Excerpts from a dataset:
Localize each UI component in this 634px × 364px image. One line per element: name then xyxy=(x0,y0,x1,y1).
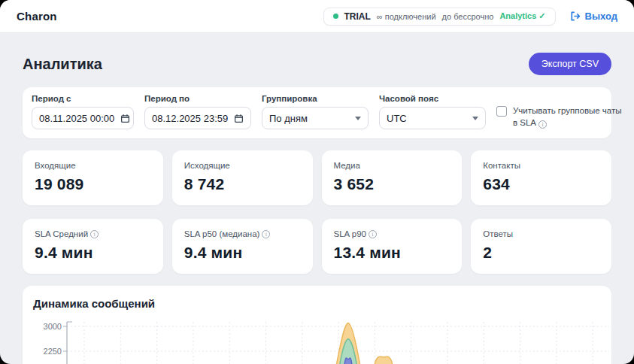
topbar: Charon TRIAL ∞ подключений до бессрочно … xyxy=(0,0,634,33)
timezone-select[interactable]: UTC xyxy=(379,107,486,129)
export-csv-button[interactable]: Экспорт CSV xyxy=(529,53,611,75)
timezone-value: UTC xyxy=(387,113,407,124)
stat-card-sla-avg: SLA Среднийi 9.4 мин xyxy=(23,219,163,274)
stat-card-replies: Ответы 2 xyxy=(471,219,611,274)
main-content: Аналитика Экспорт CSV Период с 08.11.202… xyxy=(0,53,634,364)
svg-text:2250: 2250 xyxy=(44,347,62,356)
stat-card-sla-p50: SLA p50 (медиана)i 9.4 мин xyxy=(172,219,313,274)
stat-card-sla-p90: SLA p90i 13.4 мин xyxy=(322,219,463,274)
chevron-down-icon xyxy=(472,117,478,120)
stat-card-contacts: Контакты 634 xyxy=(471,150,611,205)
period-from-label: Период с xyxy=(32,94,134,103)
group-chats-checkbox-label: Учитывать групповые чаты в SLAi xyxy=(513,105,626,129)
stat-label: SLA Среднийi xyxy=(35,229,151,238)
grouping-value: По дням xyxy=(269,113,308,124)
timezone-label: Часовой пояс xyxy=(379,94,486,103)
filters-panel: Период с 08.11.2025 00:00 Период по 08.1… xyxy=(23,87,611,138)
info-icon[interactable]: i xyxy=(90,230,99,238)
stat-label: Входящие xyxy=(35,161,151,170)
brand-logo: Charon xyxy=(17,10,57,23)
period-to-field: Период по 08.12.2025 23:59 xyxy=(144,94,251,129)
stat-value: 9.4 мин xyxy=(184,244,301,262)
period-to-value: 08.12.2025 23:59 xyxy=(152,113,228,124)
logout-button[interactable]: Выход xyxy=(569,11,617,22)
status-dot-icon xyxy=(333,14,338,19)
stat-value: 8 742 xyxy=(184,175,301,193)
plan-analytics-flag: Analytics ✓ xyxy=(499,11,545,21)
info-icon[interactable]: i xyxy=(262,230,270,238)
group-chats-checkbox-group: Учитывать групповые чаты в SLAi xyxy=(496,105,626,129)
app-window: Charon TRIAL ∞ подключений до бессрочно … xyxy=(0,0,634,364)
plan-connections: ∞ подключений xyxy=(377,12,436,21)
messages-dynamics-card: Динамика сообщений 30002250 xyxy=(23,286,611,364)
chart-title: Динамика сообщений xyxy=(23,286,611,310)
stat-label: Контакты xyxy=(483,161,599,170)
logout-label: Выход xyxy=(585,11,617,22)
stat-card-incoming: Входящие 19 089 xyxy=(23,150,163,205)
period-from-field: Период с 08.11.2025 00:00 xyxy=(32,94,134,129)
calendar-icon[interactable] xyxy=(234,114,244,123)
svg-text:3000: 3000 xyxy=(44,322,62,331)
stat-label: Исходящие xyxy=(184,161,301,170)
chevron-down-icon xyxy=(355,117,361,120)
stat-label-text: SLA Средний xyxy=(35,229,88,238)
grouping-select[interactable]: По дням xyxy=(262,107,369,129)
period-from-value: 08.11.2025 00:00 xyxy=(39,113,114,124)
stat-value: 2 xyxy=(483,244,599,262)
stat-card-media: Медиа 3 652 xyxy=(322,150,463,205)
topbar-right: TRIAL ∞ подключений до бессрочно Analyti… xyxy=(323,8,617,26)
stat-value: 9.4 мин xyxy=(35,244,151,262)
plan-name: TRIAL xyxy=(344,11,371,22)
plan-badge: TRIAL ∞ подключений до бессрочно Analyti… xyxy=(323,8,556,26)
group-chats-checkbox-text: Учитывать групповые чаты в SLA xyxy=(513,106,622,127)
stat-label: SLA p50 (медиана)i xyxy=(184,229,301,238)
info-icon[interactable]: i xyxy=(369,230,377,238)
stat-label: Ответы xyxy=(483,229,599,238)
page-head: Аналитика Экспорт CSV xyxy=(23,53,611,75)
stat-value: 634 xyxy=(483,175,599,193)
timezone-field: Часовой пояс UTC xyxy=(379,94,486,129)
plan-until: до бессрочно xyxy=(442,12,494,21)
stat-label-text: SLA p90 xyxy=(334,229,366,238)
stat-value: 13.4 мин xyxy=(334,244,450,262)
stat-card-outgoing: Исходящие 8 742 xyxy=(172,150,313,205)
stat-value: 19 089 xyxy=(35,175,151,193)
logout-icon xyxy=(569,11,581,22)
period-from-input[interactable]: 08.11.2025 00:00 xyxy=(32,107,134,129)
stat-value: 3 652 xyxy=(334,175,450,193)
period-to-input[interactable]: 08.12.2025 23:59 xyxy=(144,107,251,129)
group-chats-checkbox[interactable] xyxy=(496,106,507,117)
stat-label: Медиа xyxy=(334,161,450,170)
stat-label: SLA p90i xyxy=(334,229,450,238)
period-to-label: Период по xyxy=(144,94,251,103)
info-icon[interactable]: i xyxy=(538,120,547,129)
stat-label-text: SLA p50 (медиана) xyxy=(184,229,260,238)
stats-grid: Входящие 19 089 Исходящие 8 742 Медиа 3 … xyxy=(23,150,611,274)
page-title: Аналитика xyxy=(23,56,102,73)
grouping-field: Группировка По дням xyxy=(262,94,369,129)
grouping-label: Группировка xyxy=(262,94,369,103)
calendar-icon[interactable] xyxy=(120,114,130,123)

* PROBLEM REQUIREMENTS
What lines in the entries above include the string "topbar"? Return each one.

* RESPONSE
topbar: Charon TRIAL ∞ подключений до бессрочно … xyxy=(0,0,634,33)
topbar-right: TRIAL ∞ подключений до бессрочно Analyti… xyxy=(323,8,617,26)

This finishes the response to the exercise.